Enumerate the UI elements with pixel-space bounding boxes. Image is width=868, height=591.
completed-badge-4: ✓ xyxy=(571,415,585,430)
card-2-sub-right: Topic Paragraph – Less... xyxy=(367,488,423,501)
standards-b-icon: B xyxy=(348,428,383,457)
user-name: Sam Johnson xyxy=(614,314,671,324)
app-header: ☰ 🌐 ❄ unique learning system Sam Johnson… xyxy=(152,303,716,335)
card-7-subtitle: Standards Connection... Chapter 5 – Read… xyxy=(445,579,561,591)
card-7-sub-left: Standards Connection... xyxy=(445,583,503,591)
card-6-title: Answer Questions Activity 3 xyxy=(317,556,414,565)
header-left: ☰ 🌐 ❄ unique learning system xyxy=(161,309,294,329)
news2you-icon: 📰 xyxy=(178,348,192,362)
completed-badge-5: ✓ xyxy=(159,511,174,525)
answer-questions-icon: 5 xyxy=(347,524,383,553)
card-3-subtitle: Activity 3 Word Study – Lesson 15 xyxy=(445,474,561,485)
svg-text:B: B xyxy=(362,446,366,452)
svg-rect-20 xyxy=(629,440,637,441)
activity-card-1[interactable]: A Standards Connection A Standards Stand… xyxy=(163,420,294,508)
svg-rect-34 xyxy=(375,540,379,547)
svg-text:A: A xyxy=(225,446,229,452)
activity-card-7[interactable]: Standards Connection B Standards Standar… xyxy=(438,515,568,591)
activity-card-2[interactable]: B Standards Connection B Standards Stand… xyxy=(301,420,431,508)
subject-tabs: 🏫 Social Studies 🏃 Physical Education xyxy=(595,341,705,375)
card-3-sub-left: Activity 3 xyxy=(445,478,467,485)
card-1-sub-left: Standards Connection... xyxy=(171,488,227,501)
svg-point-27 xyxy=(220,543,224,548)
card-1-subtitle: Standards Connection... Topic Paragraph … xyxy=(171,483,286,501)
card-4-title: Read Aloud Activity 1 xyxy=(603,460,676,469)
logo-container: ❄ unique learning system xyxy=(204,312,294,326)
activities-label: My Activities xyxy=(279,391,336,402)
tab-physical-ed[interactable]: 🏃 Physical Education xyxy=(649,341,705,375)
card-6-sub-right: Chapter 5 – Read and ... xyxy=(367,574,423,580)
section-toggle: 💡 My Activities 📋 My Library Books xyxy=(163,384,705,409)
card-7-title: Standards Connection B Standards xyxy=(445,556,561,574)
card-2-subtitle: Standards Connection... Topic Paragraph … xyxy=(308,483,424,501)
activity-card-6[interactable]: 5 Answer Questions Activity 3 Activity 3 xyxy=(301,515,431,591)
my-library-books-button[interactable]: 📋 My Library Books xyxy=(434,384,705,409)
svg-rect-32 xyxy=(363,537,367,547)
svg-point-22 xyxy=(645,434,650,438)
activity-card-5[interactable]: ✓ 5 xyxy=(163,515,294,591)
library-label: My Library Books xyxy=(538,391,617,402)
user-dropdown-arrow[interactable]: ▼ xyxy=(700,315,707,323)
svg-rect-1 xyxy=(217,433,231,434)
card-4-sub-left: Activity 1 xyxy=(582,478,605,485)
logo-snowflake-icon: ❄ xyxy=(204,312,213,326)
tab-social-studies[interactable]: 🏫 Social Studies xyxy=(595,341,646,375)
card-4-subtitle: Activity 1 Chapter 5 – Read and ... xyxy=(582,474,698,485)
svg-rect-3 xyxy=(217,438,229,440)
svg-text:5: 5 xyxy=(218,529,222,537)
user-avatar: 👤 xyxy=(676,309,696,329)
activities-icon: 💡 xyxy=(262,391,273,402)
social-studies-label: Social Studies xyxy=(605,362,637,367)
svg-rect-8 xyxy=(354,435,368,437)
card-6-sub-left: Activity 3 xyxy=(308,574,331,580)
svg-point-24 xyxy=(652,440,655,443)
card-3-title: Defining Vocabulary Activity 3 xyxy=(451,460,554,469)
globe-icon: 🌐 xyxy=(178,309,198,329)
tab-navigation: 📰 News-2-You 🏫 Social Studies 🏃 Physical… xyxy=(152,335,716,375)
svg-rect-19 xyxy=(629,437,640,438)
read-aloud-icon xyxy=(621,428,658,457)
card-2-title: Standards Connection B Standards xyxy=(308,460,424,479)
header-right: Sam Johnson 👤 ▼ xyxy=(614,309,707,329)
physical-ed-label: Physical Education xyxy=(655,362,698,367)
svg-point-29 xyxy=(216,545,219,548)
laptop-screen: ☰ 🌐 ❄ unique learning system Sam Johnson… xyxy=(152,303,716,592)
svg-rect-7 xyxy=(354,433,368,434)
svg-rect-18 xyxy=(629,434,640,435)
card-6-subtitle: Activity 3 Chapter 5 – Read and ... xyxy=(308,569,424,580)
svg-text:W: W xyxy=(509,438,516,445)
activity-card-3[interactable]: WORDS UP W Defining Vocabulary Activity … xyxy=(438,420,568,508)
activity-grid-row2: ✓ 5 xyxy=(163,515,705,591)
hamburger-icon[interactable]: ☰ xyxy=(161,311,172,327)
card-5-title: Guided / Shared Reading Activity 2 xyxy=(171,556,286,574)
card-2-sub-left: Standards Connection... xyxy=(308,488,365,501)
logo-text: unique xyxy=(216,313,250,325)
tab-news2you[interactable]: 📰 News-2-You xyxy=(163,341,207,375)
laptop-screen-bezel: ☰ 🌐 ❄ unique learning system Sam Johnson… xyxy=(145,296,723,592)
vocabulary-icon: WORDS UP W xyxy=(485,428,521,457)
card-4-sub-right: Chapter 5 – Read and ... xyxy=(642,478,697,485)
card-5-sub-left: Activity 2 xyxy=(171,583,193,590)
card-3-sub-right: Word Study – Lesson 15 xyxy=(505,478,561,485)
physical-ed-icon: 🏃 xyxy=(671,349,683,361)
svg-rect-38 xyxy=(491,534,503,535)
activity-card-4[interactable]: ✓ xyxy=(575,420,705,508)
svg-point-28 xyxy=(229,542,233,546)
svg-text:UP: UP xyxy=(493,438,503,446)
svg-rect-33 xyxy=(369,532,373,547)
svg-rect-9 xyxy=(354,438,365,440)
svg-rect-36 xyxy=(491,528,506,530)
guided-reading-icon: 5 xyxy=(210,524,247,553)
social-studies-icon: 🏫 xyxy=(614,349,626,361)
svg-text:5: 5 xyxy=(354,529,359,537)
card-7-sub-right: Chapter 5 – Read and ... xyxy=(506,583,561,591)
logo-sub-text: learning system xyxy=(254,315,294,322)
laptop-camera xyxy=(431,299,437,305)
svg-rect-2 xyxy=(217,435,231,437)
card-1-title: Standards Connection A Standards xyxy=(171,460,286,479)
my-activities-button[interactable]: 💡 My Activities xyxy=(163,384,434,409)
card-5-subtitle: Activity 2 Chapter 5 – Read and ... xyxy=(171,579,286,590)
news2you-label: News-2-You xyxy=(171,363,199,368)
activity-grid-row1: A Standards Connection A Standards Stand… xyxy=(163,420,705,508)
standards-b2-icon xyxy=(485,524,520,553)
+ + + +
**The problem**
Report, from the entries above, each line where "system" is found.

**Response area**
app-header: ☰ 🌐 ❄ unique learning system Sam Johnson… xyxy=(152,303,716,335)
header-left: ☰ 🌐 ❄ unique learning system xyxy=(161,309,294,329)
logo-container: ❄ unique learning system xyxy=(204,312,294,326)
laptop-screen: ☰ 🌐 ❄ unique learning system Sam Johnson… xyxy=(152,303,716,592)
laptop-screen-bezel: ☰ 🌐 ❄ unique learning system Sam Johnson… xyxy=(145,296,723,592)
logo-sub-text: learning system xyxy=(254,315,294,322)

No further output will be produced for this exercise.